Preliminary details of the peer-reviewed technique, developed by UCLA Computer Science Professor Amit Sahai and his team of researchers, were announced at a conference late last year, but now Sahai has published a paper detailing the methodology used.

The idea behind the obfuscation technology is that the encrypted software can be executed, but not reverse-engineered.

For the research, Sahai, who specialises in cryptography at UCLA's Henry Samueli School of Engineering and Applied Science, collaborated with IBM Research's Sanjam Garg, Craig Gentry, Shai Halevi and Mariana Raykova as well as Brent Waters, an assistant professor of computer science at the University of Texas at Austin.  

According to Sahai, previous code obfuscation techniques forced an attacker to spend several days trying to reverse-engineer the software. He claims that the new system makes it impossible to reverse-engineer the software without solving complex mathematical problems that would take hundreds of years to work through, even on modern PCs.

"You write your software in a nice, reasonable, human-understandable way and then feed that software to our system," he says. "It will output this mathematically transformed piece of software that would be equivalent in functionality, but when you look at it, you would have no idea what it's doing."

The key to the encoding is functional encryption. Sahai says that, instead of sending an encrypted message, an encrypted function is sent in its place, creating a much more secure way to protect the underlying data.

Sahai claims that a single message could be sent to a group of people so that each receiver would obtain different information, depending on characteristics of that particular receiver.
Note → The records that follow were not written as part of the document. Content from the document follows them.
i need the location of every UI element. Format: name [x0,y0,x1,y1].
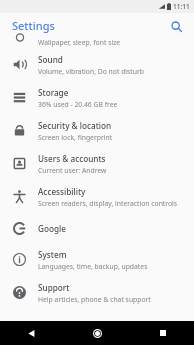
staticText: 11:11 [173,2,190,11]
staticText: System [38,249,67,260]
staticText: Wallpaper, sleep, font size [38,38,121,47]
button[interactable]: Recents [154,324,172,342]
staticText: Accessibility [38,186,86,197]
staticText: Help articles, phone & chat support [38,295,151,304]
button[interactable]: Google [0,213,194,243]
button[interactable]: Wallpaper, sleep, font size [0,39,194,48]
staticText: Google [38,223,66,234]
button[interactable]: Sound [0,48,194,81]
button[interactable]: Accessibility [0,180,194,213]
button[interactable]: System [0,243,194,276]
button[interactable]: Back [22,324,40,342]
staticText: Screen readers, display, interaction con… [38,199,178,208]
button[interactable]: Support [0,276,194,309]
staticText: Volume, vibration, Do not disturb [38,67,144,76]
staticText: Languages, time, backup, updates [38,262,148,271]
staticText: Screen lock, fingerprint [38,133,113,142]
staticText: 36% used - 20.46 GB free [38,100,118,109]
button[interactable]: Security & location [0,114,194,147]
button[interactable]: Storage [0,81,194,114]
staticText: Storage [38,87,69,98]
staticText: Current user: Andrew [38,166,107,175]
staticText: Users & accounts [38,153,106,164]
button[interactable]: Users & accounts [0,147,194,180]
staticText: Settings [12,18,55,33]
button[interactable]: Search [166,16,186,36]
button[interactable]: Home [88,324,106,342]
staticText: Sound [38,54,63,65]
staticText: Security & location [38,120,112,131]
staticText: Support [38,282,70,293]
Visiting Professor John Walker, of Nottingham Trent University and CTO of Xssurance, is enthusiastic about the program encoding technology, noting that the system could be an excellent way of delivering security in a cloud computing environment.

This could, he told SCMagazineUK.com, be the first successful security methodology to use an approach to segregating - and compartmentalising - partial data objects, and only granting access of the complete picture to the authorised person or process.
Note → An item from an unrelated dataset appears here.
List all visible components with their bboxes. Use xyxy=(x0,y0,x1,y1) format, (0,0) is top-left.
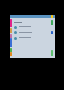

"I believe we are seeing [here] the future of what cyber security looks like - and a methodology which will drive security to a much safer place," he said.

Clearswift senior VP of products Guy Bunker however warned that even if the encoding system would be useful for preventing reverse engineering of program code in near future, it could also make malware disassembly just as difficult once cybercriminals get their hands on the technology.
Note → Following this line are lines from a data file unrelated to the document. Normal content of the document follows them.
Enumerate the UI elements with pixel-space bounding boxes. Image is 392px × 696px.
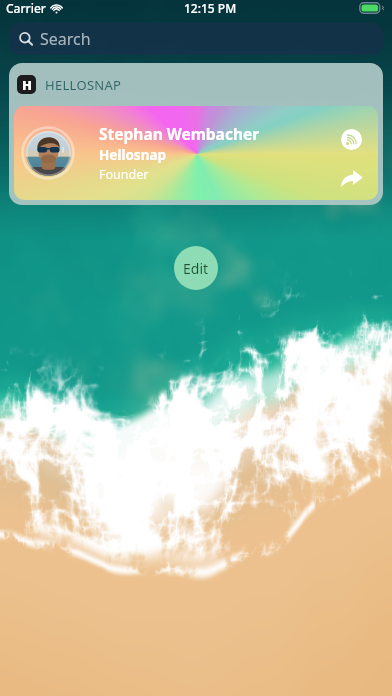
staticText: Edit: [183, 259, 209, 278]
staticText: Carrier: [6, 0, 46, 16]
button[interactable]: Share: [339, 165, 364, 190]
staticText: HELLOSNAP: [45, 76, 122, 94]
staticText: 12:15 PM: [184, 0, 237, 16]
staticText: H: [22, 76, 32, 94]
staticText: Hellosnap: [99, 146, 167, 164]
button[interactable]: Search: [9, 23, 383, 55]
button[interactable]: Follow: [341, 129, 362, 150]
button[interactable]: Edit: [174, 246, 218, 290]
staticText: Founder: [99, 166, 149, 183]
staticText: Stephan Wembacher: [99, 123, 260, 144]
staticText: Search: [40, 28, 91, 50]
Bunker, a security industry veteran and co-author of the 2009 book `Data Leaks For Dummies', also warned that the encoding mechanism would eventually be beaten, especially if it is widely adopted.

He says that it is interesting to draw parallels with polymorphic viruses and malware, which change their code on a rotating basis.

"Having said that, code obfuscation is an interesting approach to keeping the way a program executes hidden," he said, adding that the more widely such a system is used means the  faster it is likely to be eventually cracked.

You have to remember, he explained, that there is no silver bullet in security matters, even in encryption.

Professor Peter Sommer, a Visiting Professor at de Montfort University, said he remains to be convinced that the encoding process will be truly useful to security practitioners.

"What is the real-world problem this solution is meant to address? There is currently no problem in rendering files as impenetrable - but it does require significant management discipline among those using - and sharing - the file, as well as the careful deployment of one of the obvious existing tough encryption systems such as AES, Twofish or Cascades," he said.

"And you must never forget that the management interface must be usable by those with the real secrets to hide, not just computer geeks," he added.